So ladies let's start the new year fresh by removing that manicured, tanned, and toned supermom from our minds and start living our own perfectly imperfect lives. You've got this!

11 comments:

EJ said...

Talk about perfect timing. I had a melt down last night from feeling like a failure. My 8 month old still won't sleep through the night, she cries when she's not on me, my biggest a accomplishment of the day was folding a load of laundry.... I always feel like I should be doing more or being better. I think you're right though. Those pictures in our heads - comparisons to people we only see for a fraction of a day ... We don't know the whole story.

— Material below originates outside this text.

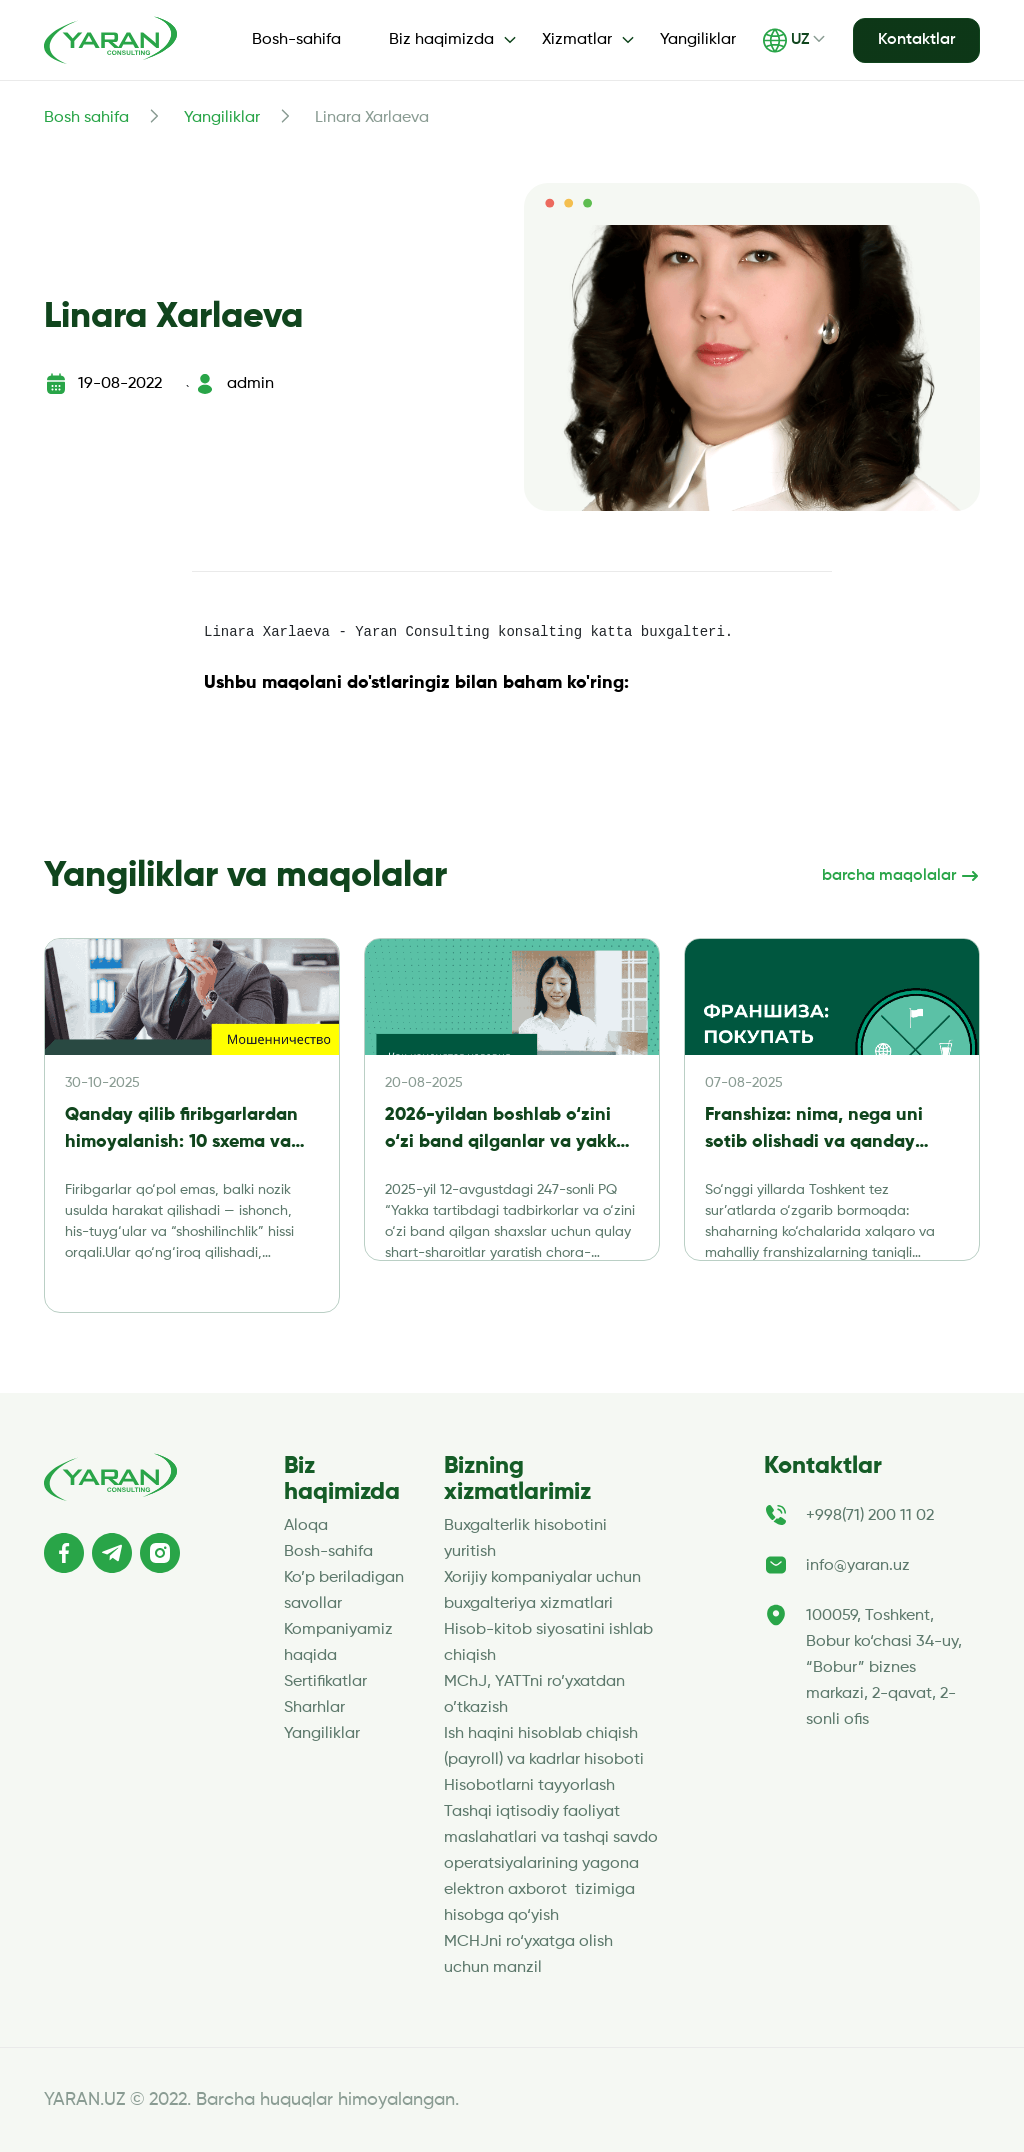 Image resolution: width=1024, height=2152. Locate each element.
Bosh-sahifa (296, 40)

Thanks so so so much for posting this.

Curly Girl Confessions said...

Amen, Ruthie!!!

Anonymous said...

I have found that my imperfections, flaws and mess are actually what make life fun and exciting! Perfection sounds really . . . boring!

Evelina said...

I am totally guilty of hoping to be supermom. I don't have kids yet and I know that makes me naive. I hope to continue to be able to do it all when the time comes to be a mom. Thanks for this post as these reminders might save me from a couple extra crying-in-the-shower moments.

Jessica said...

This might be my favorite post you've ever written! I love this. Being a 34 weeks pregnant SAHM with a 22 month old is no easy task. And yet, I somehow always feel like I should be doing more. Like you, I feel like one task is never quite complete before another needs doing. I've had a clean load of laundry sitting and waiting to be folded for 3 days now. 3 days. It will get folded eventually:)

Katie said...

Seriously love this! The first paragraph in particular. I have had a hard time letting the chaos of parenthood not giving me panic attacks. Our house was always clean. I was always on top of our bills. I had everything in order. I felt AHEAD in most areas where now I feel behind. It's a major adjustment but one I'm working on! thanks for this read lady :) agree completely

Brooke said...

I have a load in the wash that I've had to wash THREE times because I keep forgetting about it before it starts to stink!

Megan C said...

Great post! I had such a hard time with trying to be super mom when I first became a stay at home mom last summer but I realized really quickly that I wasn't helping anyone trying to be that perfect ideal. Now I just role with the punches and if I have a lot of my plate I ask for help. I do need to be better about not feeling guilty for asking my husband to take my son somewhere so I can get a bath. I know he works hard through the day too. But I will ask more and not feel bad! Loved the post!!

Tomi Fanning said...

You're a great mommy, friend, sister, and everything in between! Thanks for being an inspiration!!

Tomi Fanning said...

You're a great mommy, friend, sister, and everything in between! Thanks for being an inspiration!!

Carolyn said...

OMG. This post. Exactly what I needed. I've been having the "ugh our house is messy, there's dirty laundry that needs to be washed, so many chores to do, a toddler to entertain, and I just want to sit in silence for 2 minutes!" feelings lately, and it's so comforting to know that all moms have those. :) We definitely need to stop holding each other to such high standards!